Forums

Home / Forums

You need to log in to create posts and topics. Login · Register

Problem replacing first node after disk failure

In my test environment, I had a disk failure on my first node. I've replaced the drive, and installed PetaSAN to it, using the same IP address that this machine had originally.

When I try to join it to the cluster, it says "Alert: Error joining node to cluster" when I give the IP address of either remaining monitor nodes. Is there something I should be doing? This node was one of the three monitor nodes.

I understand you had a failure on your system disk. Since this is a management node, you need to choose "Replace Management Node" in the first step of the deployment wizard. You also need to give it the same hostname and ip address when installing via the installer.

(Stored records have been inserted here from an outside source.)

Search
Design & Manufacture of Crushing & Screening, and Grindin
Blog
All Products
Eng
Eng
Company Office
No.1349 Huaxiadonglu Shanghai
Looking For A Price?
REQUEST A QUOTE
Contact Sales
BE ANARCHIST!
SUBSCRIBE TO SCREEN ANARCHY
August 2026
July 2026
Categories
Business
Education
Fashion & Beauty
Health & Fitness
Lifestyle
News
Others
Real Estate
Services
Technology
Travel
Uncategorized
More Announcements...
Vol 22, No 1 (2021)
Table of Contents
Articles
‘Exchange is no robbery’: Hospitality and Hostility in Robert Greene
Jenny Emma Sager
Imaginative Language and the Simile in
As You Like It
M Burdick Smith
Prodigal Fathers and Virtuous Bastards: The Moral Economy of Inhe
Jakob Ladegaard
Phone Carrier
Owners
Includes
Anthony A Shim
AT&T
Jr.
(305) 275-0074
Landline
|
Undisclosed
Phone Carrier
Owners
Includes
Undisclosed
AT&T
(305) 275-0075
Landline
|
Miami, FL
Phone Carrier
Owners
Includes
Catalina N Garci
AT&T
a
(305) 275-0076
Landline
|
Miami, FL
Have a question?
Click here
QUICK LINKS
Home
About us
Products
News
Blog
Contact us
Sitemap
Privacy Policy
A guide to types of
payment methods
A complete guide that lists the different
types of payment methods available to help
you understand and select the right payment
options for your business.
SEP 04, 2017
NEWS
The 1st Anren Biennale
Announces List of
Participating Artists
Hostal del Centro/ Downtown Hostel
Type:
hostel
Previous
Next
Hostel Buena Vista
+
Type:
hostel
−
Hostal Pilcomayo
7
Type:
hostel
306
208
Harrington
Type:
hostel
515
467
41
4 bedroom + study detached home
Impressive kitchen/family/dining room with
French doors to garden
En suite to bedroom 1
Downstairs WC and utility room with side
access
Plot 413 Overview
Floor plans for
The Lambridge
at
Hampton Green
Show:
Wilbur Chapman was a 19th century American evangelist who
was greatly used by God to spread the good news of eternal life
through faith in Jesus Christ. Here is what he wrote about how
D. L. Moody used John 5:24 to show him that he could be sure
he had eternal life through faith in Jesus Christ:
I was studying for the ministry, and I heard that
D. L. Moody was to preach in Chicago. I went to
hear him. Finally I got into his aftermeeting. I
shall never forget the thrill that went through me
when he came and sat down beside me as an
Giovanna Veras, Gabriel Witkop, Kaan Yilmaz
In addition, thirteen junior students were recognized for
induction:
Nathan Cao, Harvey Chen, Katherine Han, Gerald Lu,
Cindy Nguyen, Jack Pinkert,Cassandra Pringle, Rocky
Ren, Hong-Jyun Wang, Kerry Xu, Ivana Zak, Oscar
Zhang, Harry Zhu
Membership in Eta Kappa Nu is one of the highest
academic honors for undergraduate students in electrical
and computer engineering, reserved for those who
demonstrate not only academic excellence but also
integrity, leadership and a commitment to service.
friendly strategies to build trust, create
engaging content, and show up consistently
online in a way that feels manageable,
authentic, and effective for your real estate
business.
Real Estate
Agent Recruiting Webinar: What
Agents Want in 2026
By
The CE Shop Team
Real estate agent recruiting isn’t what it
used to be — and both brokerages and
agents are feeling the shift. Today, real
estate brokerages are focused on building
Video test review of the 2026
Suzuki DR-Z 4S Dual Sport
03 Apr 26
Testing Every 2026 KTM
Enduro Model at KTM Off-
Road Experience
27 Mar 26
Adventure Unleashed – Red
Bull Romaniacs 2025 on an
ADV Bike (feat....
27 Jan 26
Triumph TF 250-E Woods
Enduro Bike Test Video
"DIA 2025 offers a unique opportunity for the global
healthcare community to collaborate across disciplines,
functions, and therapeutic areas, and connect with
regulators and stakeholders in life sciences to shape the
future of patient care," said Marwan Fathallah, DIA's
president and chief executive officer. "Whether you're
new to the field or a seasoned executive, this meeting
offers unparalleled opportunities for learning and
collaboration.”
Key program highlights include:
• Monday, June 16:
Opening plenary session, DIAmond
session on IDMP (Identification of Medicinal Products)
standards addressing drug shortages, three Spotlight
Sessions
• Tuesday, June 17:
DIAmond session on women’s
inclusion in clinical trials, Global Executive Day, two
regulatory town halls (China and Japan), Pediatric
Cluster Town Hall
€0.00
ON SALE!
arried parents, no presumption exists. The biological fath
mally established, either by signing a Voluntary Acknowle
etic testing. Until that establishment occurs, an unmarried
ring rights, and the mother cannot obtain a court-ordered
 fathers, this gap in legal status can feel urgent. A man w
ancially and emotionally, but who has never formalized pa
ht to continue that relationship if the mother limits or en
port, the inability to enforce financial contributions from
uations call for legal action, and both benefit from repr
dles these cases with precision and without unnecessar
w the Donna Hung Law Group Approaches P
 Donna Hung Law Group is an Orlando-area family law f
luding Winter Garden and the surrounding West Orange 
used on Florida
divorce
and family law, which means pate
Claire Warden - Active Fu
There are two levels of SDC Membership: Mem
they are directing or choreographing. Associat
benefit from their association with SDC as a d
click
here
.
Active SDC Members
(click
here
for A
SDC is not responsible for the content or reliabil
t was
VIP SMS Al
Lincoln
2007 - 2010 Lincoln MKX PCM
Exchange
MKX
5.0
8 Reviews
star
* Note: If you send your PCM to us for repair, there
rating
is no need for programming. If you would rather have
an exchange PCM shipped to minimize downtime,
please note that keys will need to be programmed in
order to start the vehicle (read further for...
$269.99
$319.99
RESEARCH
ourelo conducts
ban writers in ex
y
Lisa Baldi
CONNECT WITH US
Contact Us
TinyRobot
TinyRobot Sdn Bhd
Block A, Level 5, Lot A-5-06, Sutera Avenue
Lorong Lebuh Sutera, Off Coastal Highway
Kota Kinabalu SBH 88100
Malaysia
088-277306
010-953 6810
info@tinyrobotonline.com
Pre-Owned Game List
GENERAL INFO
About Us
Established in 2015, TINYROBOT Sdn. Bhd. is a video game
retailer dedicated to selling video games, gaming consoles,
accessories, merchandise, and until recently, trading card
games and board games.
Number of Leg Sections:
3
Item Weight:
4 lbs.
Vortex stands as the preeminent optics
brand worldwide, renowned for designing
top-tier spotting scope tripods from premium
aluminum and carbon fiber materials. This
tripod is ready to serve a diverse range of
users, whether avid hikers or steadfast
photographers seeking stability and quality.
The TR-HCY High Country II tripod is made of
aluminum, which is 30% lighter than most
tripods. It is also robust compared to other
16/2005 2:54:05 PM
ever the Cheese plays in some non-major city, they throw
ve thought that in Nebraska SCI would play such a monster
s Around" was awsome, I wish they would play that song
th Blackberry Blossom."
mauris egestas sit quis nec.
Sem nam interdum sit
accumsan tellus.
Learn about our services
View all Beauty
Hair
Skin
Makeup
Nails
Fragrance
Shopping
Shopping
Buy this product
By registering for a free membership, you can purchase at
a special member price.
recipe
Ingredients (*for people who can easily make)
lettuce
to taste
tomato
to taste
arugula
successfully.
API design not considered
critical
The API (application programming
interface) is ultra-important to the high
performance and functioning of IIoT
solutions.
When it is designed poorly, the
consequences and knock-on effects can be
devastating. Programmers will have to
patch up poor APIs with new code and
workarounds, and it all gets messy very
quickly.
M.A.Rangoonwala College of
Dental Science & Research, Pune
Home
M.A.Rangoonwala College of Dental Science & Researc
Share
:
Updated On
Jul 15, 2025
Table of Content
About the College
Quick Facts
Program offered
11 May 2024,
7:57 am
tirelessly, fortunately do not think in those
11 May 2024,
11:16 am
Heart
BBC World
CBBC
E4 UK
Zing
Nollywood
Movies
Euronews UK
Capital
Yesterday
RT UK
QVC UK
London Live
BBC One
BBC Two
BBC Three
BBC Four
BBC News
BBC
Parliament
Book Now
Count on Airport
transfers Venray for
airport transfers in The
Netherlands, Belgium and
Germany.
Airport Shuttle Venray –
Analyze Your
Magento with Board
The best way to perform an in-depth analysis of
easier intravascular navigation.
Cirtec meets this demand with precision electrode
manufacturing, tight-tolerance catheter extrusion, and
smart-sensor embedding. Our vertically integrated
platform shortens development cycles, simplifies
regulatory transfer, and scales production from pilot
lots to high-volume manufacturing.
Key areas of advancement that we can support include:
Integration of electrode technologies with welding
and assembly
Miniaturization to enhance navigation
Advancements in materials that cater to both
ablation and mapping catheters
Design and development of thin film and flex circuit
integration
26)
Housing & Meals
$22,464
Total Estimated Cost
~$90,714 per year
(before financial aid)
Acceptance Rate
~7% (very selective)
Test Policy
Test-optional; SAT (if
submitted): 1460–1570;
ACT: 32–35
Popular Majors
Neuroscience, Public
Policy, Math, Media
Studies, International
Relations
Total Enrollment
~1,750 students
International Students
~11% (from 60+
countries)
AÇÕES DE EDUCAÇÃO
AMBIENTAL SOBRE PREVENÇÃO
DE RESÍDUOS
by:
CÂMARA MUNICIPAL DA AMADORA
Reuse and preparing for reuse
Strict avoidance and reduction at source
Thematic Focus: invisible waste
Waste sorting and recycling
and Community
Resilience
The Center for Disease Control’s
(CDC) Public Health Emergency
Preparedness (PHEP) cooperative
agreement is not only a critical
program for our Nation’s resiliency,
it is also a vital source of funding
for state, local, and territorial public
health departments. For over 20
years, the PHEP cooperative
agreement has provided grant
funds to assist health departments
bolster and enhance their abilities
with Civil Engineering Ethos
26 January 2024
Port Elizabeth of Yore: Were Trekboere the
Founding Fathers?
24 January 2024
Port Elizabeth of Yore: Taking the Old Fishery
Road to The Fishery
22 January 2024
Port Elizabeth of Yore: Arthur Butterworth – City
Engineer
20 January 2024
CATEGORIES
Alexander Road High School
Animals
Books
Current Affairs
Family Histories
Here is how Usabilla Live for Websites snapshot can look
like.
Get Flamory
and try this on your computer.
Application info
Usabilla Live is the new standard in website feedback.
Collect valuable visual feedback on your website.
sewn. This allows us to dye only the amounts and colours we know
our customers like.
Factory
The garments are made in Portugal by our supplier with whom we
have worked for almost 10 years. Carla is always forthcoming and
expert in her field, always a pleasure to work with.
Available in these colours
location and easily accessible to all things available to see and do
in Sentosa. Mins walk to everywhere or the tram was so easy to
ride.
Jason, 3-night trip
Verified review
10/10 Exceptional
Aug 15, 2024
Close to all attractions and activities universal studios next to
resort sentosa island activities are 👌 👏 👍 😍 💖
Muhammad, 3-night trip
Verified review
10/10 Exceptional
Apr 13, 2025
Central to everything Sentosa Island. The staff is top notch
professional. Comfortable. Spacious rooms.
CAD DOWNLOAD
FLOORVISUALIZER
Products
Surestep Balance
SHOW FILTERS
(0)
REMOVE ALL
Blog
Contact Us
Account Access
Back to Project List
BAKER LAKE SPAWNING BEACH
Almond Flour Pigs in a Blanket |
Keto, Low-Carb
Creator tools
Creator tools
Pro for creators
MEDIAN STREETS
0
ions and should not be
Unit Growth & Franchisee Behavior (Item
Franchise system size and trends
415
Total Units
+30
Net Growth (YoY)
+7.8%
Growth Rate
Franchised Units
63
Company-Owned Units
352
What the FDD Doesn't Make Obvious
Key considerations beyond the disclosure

Nodes beyond 3 can be deleted and added at will, nodes can be deleted from the node list and added to the cluster by choosing "Join existing Cluster".  But the first 3 nodes if they fail need to be "replaced" as soon as possible, they are the management nodes that contain the brain of the cluster (Ceph monitors,Consul Server, PetaSAN Management ), the cluster can tolerate 1 management node failure but not 2. Replacement nodes need to have the same hostname/ip since the Ceph monitors cannot have those changed.

Note some users prefer to install system disk on RAID1

Great support as always. Somehow I missed the 'replace management node' option.  When I tried it, it worked flawlessly.